Paper review: < TCP Congestion Control with a Misbehaving Receiver [SCWA99] >

Reviewer: <Ryan Gehl>

  1. State the problem the paper is trying to solve.
  2. The purpose of this paper is to explore the impact that a misbehaving receiver can have on TCP congestion control.

  3. State the main contribution of the paper: solving a new problem, proposing a new algorithm, or presenting a new evaluation (analysis). If a new problem, why was the problem important? Is the problem still important today? Will the problem be important tomorrow?  If a new algorithm or new evaluation (analysis), what are the improvements over previous algorithms or evaluations? How do they come up with the new algorithm or evaluation? 
  4. The main contribution of this paper is to describe three potential attacks allowed by malicious receivers under the current TCP specification.
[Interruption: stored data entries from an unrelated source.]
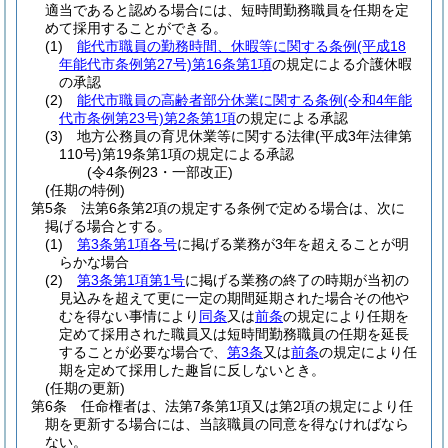
適当であると認める場合には、短時間勤務職員を任期を定
めて採用することができる。
(1)
能代市職員の勤務時間、休暇等に関する条例
(平成18
年能代市条例第27号)
第16条第1項
の規定による介護休暇
の承認
(2)
能代市職員の高齢者部分休業に関する条例
(令和4年能
代市条例第23号)
第2条第1項
の規定による承認
(3)
地方公務員の育児休業等に関する法律
(平成3年法律第
110号)
第19条第1項の規定による承認
(令4条例23・一部改正)
(任期の特例)
第5条
法第6条第2項の規定する条例で定める場合は、次に
掲げる場合とする。
(1)
第3条第1項各号
に掲げる業務が3年を超えることが明
らかな場合
(2)
第3条第1項第1号
に掲げる業務の終了の時期が当初の
見込みを超えて更に一定の期間延期された場合その他や
むを得ない事情により
同条
又は
前条
の規定により任期を
定めて採用された職員又は短時間勤務職員の任期を延長
することが必要な場合で、
第3条
又は
前条
の規定により任
期を定めて採用した趣旨に反しないとき。
(任期の更新)
第6条
任命権者は、法第7条第1項又は第2項の規定により任
期を更新する場合には、当該職員の同意を得なければなら
ない。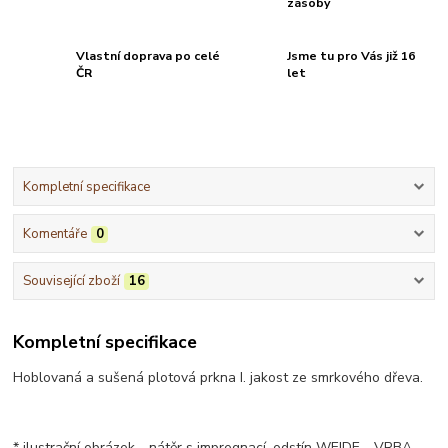
zásoby
Vlastní doprava po celé
Jsme tu pro Vás již 16
ČR
let
Kompletní specifikace
Komentáře
0
Související zboží
16
Kompletní specifikace
Hoblovaná a sušená plotová prkna I. jakost ze smrkového dřeva.
* ilustrační obrázek - nátěr s impregnací, odstín WEIDE - VRBA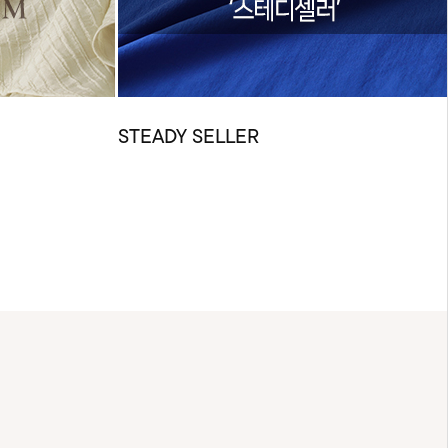
STEADY SELLER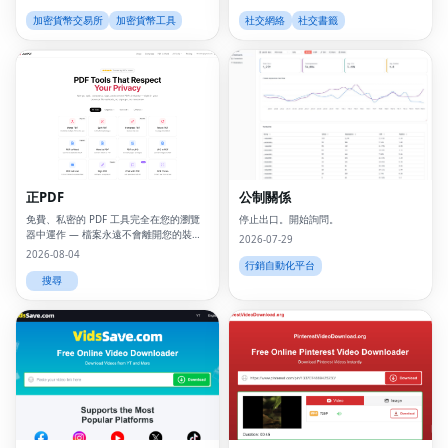
分析、社交媒體追蹤器、Instagram f
加密貨幣交易所
加密貨幣工具
社交網絡
社交書籤
正PDF
公制關係
免費、私密的 PDF 工具完全在您的瀏覽
停止出口。開始詢問。
器中運作 — 檔案永遠不會離開您的裝
2026-07-29
置。
2026-08-04
行銷自動化平台
搜尋
Fac
Twi
Lin
Pin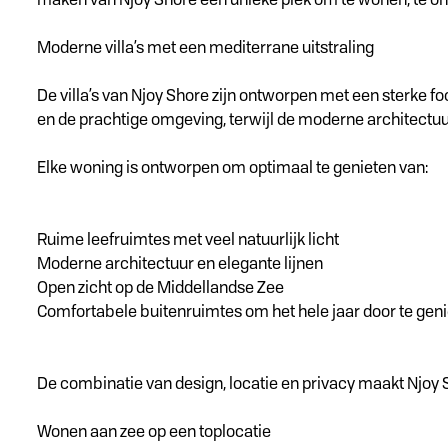
Moderne villa’s met een mediterrane uitstraling
De villa’s van Njoy Shore zijn ontworpen met een sterke 
en de prachtige omgeving, terwijl de moderne architectuur 
Elke woning is ontworpen om optimaal te genieten van:
Ruime leefruimtes met veel natuurlijk licht
Moderne architectuur en elegante lijnen
Open zicht op de Middellandse Zee
Comfortabele buitenruimtes om het hele jaar door te gen
De combinatie van design, locatie en privacy maakt Njoy 
Wonen aan zee op een toplocatie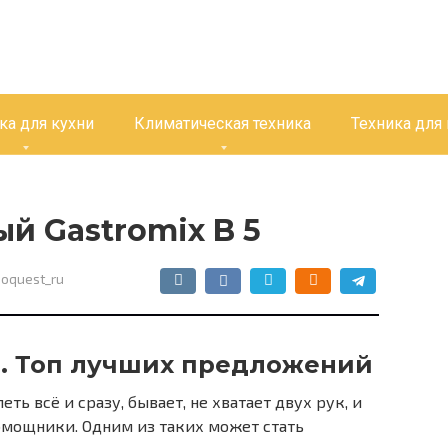
ка для кухни
Климатическая техника
Техника для
й Gastromix B 5
oquest_ru
. Топ лучших предложений
еть всё и сразу, бывает, не хватает двух рук, и
омощники. Одним из таких может стать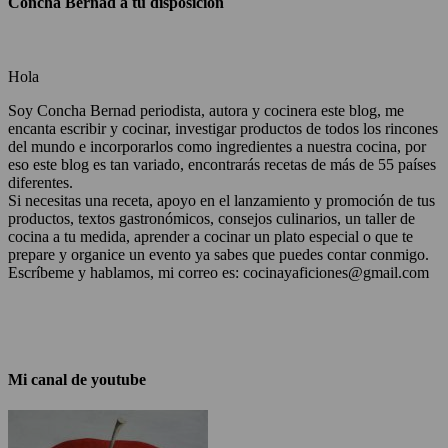
Concha Bernad a tu disposición
Hola
Soy Concha Bernad periodista, autora y cocinera este blog, me
encanta escribir y cocinar, investigar productos de todos los rincones
del mundo e incorporarlos como ingredientes a nuestra cocina, por
eso este blog es tan variado, encontrarás recetas de más de 55 países
diferentes.
Si necesitas una receta, apoyo en el lanzamiento y promoción de tus
productos, textos gastronómicos, consejos culinarios, un taller de
cocina a tu medida, aprender a cocinar un plato especial o que te
prepare y organice un evento ya sabes que puedes contar conmigo.
Escríbeme y hablamos, mi correo es: cocinayaficiones@gmail.com
Mi canal de youtube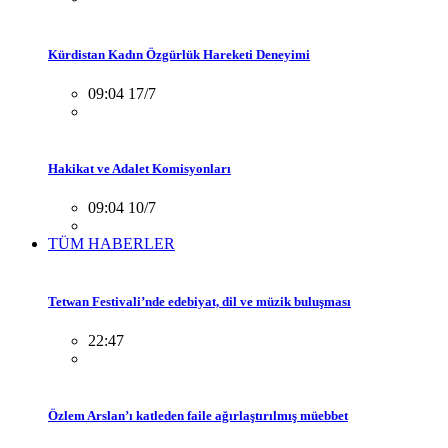
Kürdistan Kadın Özgürlük Hareketi Deneyimi
09:04 17/7
Hakikat ve Adalet Komisyonları
09:04 10/7
TÜM HABERLER
Tetwan Festivali’nde edebiyat, dil ve müzik buluşması
22:47
Özlem Arslan’ı katleden faile ağırlaştırılmış müebbet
In addition, the paper addresses a solution to these problems in which a receiver can only _reduce_ the data transfer rate by misbehaving, thereby eleminating the incentive to do so.

  5. Summarize the (at most) 3 key main ideas (each in 1 sentence.) 
  6. (1) TCP is vulnerable to attacks by malicious receivers, three of which are: ACK division, DupACK spoofing, and optimistic ACKing.
    (2) With simple modifications to the TCP protocol that, without changing the nature of congestion control, allow the verification of what has historically been an implicit contract between the sender and the receiver.

  7. Critique the main contribution
  8. What lessons should researchers and builders take away from this work. What (if any) questions does this work leave open?

One lesson researchers should take away from this work is that a valuable method of research is to try to act as a "malicious user" and then fix the problems you were able to find as a result.